Agent Orchestrator (ComposioHQ)
Agent Orchestrator is ComposioHQ’s production-grade layer for managing fleets of parallel AI coding agents. You give it a GitHub issue or Linear ticket, it spawns an agent (Claude Code, Codex, or Aider) in an isolated git worktree with its own branch and PR lifecycle. When CI fails, the agent reads the logs and fixes them autonomously. When a reviewer requests changes, the agent addresses the comments. You only get pinged when a human decision is genuinely needed.
It is not just a process manager — it is a reactive system. The config YAML defines “reactions”: CI-failed → send-to-agent, changes-requested → send-to-agent with 30-minute escalation, approved-and-green → notify human to merge. The whole thing runs under a web dashboard at localhost:3000.

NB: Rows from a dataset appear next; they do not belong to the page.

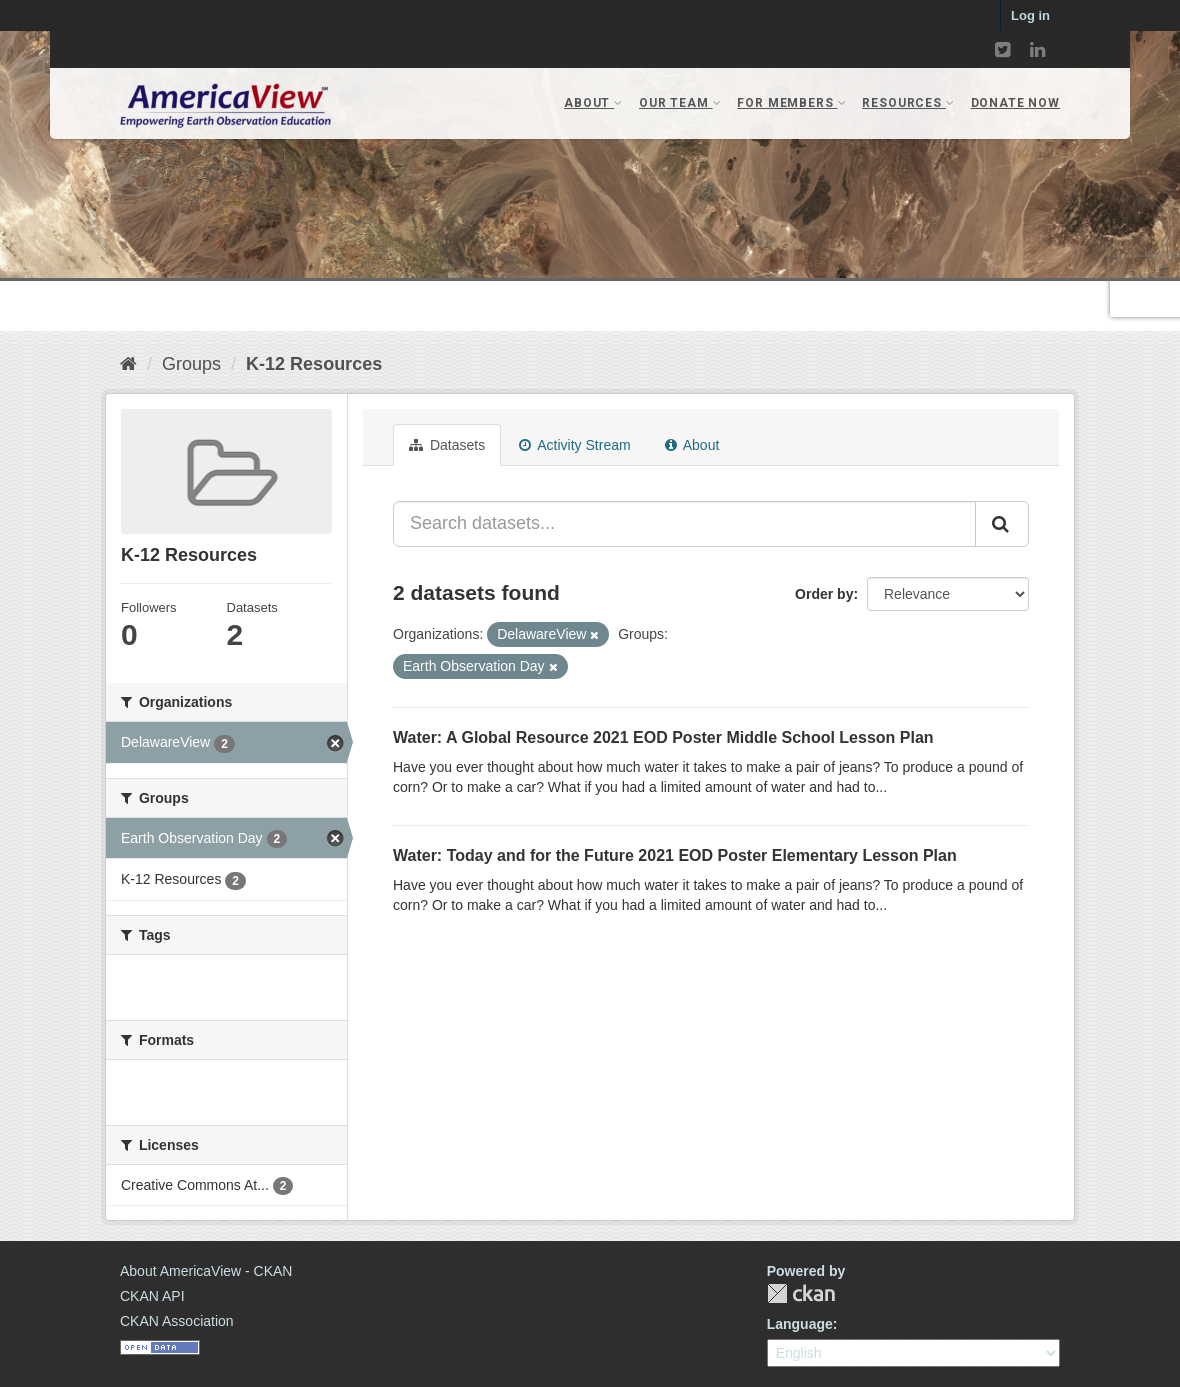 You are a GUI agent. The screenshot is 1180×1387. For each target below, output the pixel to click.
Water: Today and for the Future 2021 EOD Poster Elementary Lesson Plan (675, 855)
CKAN (801, 1293)
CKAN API (152, 1296)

The architecture has eight swappable plugin slots: Runtime (tmux, Docker), Agent (claude-code, codex, aider), Workspace (worktree, clone), Tracker (GitHub, Linear), SCM, Notifier (desktop, Slack, webhook), Terminal, and Lifecycle. Every abstraction implements a TypeScript interface — clean and extensible.
Where Ravi Fits
Agent Orchestrator has three natural Ravi integration points:
1. Credential injection at spawn time. When an agent is spawned for a project, it needs secrets — GitHub tokens, API keys for whatever services it builds against. Today these come from env vars or system-level auth. Ravi’s secrets store can be queried at ao spawn time to inject the right credentials per agent and project, scoped, auditable, and revokable without touching environment files.

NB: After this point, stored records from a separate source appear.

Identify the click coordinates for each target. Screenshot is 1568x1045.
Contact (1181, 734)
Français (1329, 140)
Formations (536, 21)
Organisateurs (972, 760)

2. Per-agent identity for PR authorship. Each agent opens PRs and posts review comments. Without Ravi they all share the same bot account, making it impossible to trace a PR back to a specific agent session. Ravi gives each agent its own email identity so PR activity is attributable — critical audit trail when you are running 30 or more parallel agents at once.

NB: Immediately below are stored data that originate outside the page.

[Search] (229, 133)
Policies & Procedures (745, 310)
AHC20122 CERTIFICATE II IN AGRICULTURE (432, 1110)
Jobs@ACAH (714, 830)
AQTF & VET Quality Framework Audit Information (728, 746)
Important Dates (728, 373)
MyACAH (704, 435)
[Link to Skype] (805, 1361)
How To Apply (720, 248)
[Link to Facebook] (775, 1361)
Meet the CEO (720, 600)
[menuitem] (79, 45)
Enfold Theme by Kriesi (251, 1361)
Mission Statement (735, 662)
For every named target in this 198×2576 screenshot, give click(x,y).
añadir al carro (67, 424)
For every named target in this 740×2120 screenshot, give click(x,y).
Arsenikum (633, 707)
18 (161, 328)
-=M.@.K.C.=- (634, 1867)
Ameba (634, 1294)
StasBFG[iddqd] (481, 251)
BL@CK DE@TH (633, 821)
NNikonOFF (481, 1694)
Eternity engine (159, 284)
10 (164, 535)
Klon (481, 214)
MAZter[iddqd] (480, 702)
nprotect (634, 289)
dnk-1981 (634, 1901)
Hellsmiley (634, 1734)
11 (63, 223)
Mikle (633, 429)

3. Human-in-the-loop via Ravi email or SMS. The Notifier plugin slot exists exactly for escalation. A @composio/ao-notifier-ravi plugin sends an email (or SMS) with the PR link, CI status, and decision summary when the orchestrator needs a human call. The human replies to approve or reject, and the orchestrator feeds the response back as an ao send command. Ravi becomes the human-in-the-loop channel — no Slack required, works wherever the human has a phone or inbox.
Setup
Install
npm install -g @composio/agent-orchestrator
ao init
Configure Ravi notifier
Add a notifier block to your ao.config.yaml:
notifier:
plugin: "@composio/ao-notifier-ravi"
config:
ravi_api_key: "${RAVI_API_KEY}"
escalation_email: "your@email.com"
poll_interval_seconds: 30
Store your Ravi API key in the secrets store so agents can retrieve it without hardcoding:
ravi secrets set RAVI_API_KEY sk-ravi-...
Spawn an agent
ao spawn my-project 123 # where 123 is the GitHub issue number
When the agent hits an escalation condition — blocked reviewer, ambiguous scope, policy decision — it triggers the Ravi notifier. You receive an email with a summary and a reply-to-decide link. Reply approve, reject, or free-form instructions. The orchestrator resumes within one polling cycle.
Credential injection
Extend your spawn lifecycle plugin to pull secrets from Ravi at agent start:
import { RaviClient } from "@ravi/sdk";
const ravi = new RaviClient({ apiKey: process.env.RAVI_API_KEY });
async function onAgentSpawn(ctx: SpawnContext) {
const secrets = await ravi.secrets.getAll({ project: ctx.projectId });
ctx.env = { ...ctx.env, ...secrets };
}
This keeps credentials out of config files and makes them revokable per-agent without restarting the orchestrator.
Why Ravi
Agent Orchestrator solves the throughput problem — more agents, more parallelism, fewer manual PR reviews. Ravi solves the accountability and oversight problem that comes with that scale. When you are running dozens of agents simultaneously, you need to know which agent did what, you need secrets that expire and scope correctly, and you need a reliable channel to pull humans into decisions without building a custom approval workflow. Ravi provides all three through a single identity layer that the agents already know how to use.